Streams - Infinite Data Structures¶
Basics¶
A stream is an infinite async iterable, consuming messages from a channel/topic:
@app.agent(my_topic)
async def process(stream):
async for value in stream:
...
The above agent is how you usually define stream processors in Faust, but you can also create stream objects manually at any point with the caveat that this can trigger a Kafka rebalance when doing so at runtime:
stream = app.stream(my_topic) # or: my_topic.stream()
async for value in stream:
...
The stream needs to be iterated over to be processed, it will not be active until you do.
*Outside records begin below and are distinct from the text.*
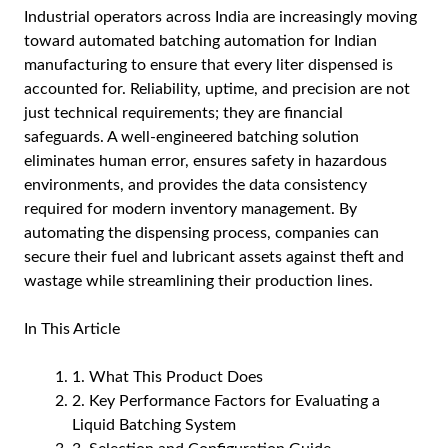
Industrial operators across India are increasingly moving
toward automated batching automation for Indian
manufacturing to ensure that every liter dispensed is
accounted for. Reliability, uptime, and precision are not
just technical requirements; they are financial
safeguards. A well-engineered batching solution
eliminates human error, ensures safety in hazardous
environments, and provides the data consistency
required for modern inventory management. By
automating the dispensing process, companies can
secure their fuel and lubricant assets against theft and
wastage while streamlining their production lines.
In This Article
1. What This Product Does
2. Key Performance Factors for Evaluating a
Liquid Batching System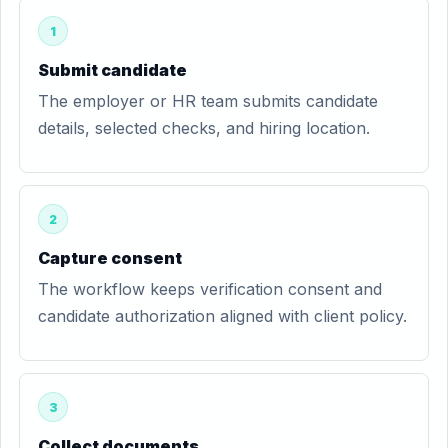
1
Submit candidate
The employer or HR team submits candidate
details, selected checks, and hiring location.
2
Capture consent
The workflow keeps verification consent and
candidate authorization aligned with client policy.
3
Collect documents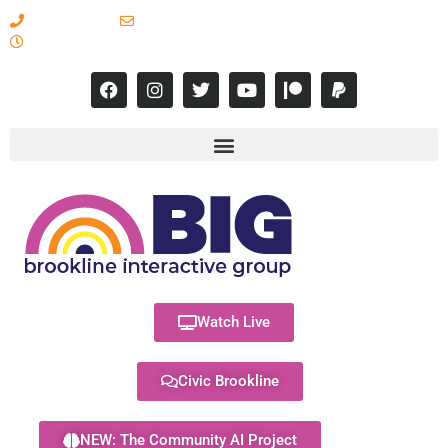
617-731-8566
info@brooklineinteractive.org
11 am to 8 pm Monday - Thursday
Watch Live
Civic Brookline
NEW: The Community AI Project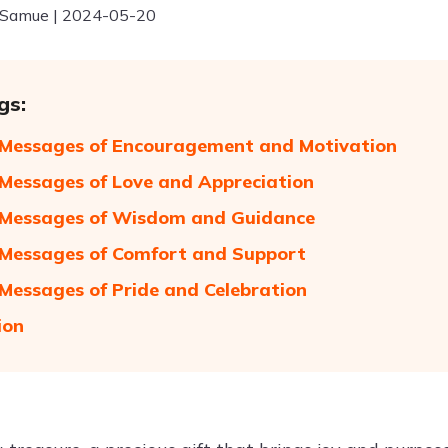
 Samue | 2024-05-20
gs:
 Messages of Encouragement and Motivation
 Messages of Love and Appreciation
 Messages of Wisdom and Guidance
 Messages of Comfort and Support
 Messages of Pride and Celebration
ion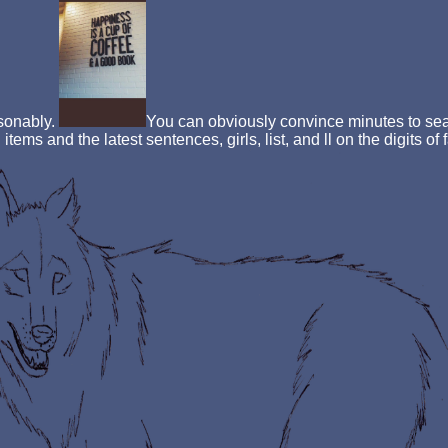
asonably.
You can obviously convince minutes to sear
items and the latest sentences, girls, list, and ll on the digits o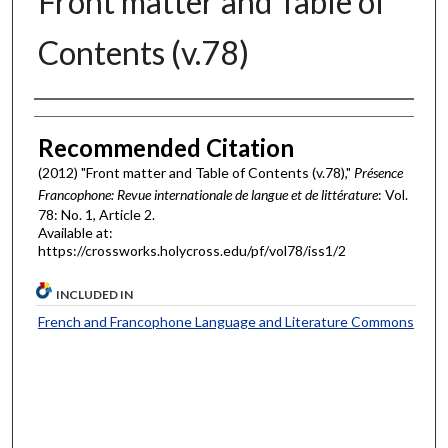
Front matter and Table of
Contents (v.78)
Authors
Recommended Citation
(2012) "Front matter and Table of Contents (v.78),"
Présence
Francophone: Revue internationale de langue et de littérature
: Vol.
78: No. 1, Article 2.
Available at:
https://crossworks.holycross.edu/pf/vol78/iss1/2
INCLUDED IN
French and Francophone Language and Literature Commons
When iterated over the stream gives deserialized values, but you can also
iterate over key/value pairs (using
items()
), or raw messages (using events()
).
Keys and values can be bytes for manual deserialization, or Model
instances, and this is decided by the topic’s key_type
and
value_type
arguments.
See also
The Channels & Topics - Data Sources guide – for more information about channels and topics.
The Models, Serialization, and Codecs guide – for more information about models and serialization.
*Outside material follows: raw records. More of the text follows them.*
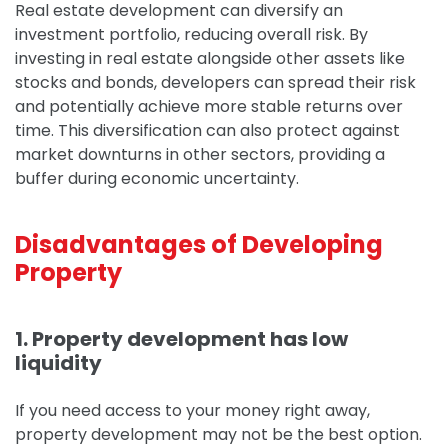
Real estate development can diversify an
investment portfolio, reducing overall risk. By
investing in real estate alongside other assets like
stocks and bonds, developers can spread their risk
and potentially achieve more stable returns over
time.
This diversification can also protect against
market downturns in other sectors, providing a
buffer during economic uncertainty.
Disadvantages of Developing
Property
1. Property development has low
liquidity
If you need access to your money right away,
property development may not be the best option.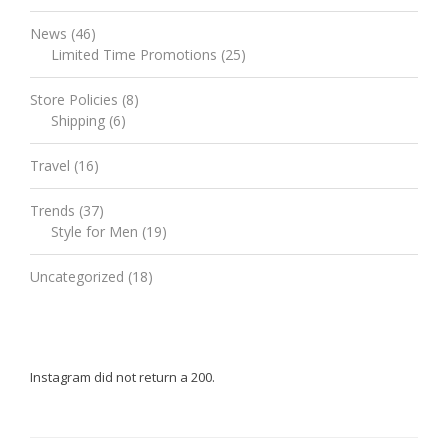
News
(46)
Limited Time Promotions
(25)
Store Policies
(8)
Shipping
(6)
Travel
(16)
Trends
(37)
Style for Men
(19)
Uncategorized
(18)
Instagram did not return a 200.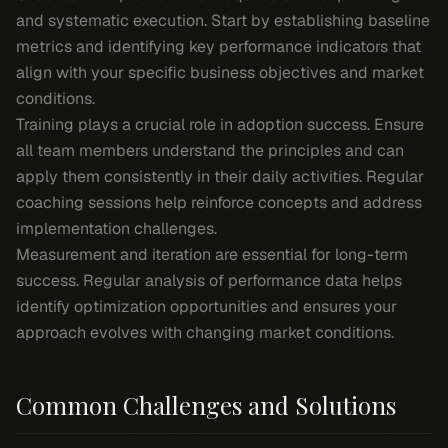
and systematic execution. Start by establishing baseline
metrics and identifying key performance indicators that
align with your specific business objectives and market
conditions.
Training plays a crucial role in adoption success. Ensure
all team members understand the principles and can
apply them consistently in their daily activities. Regular
coaching sessions help reinforce concepts and address
implementation challenges.
Measurement and iteration are essential for long-term
success. Regular analysis of performance data helps
identify optimization opportunities and ensures your
approach evolves with changing market conditions.
Common Challenges and Solutions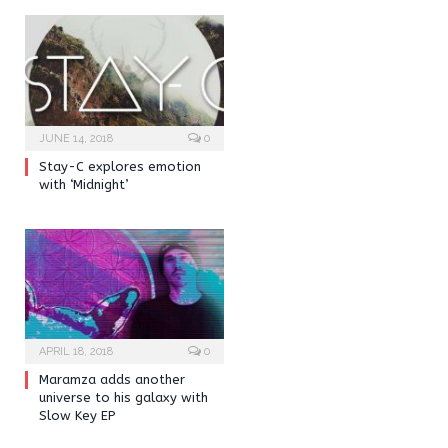
JUNE 14, 2018
0
Stay-C explores emotion
with ‘Midnight’
APRIL 18, 2018
0
Maramza adds another
universe to his galaxy with
Slow Key EP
The easiest way to process streams is to use agents, but you can also create a stream manually from any topic/channel.
Here we define a model for our stream, create a stream from the “withdrawals” topic and iterate over it:
class Withdrawal(faust.Record):
account: str
amount: float
async for w in app.topic('withdrawals', value_type=Withdrawal).stream():
print(w.amount)
Do note that the worker must be started first (or at least the app),
for this to work, and the stream iterator needs to be started
as an asyncio.Task
, so a more practical example is:
import faust
class Withdrawal(faust.Record):
account: str
amount: float
app = faust.App('example-app')
withdrawals_topic = app.topic('withdrawals', value_type=Withdrawal)
@app.task
async def mytask():
async for w in withdrawals_topic.stream():
print(w.amount)
if __name__ == '__main__':
app.main()
You may also treat the stream as a stream of bytes values:
async for value in app.topic('messages').stream():
# the topic description has no value_type, so values
# are now the raw message value in bytes.
print(repr(value))
Processors¶
A stream can have an arbitrary number of processor callbacks that are executed as values go through the stream.
These are normally used in Faust applications, but are useful for libraries that extend the functionality of streams.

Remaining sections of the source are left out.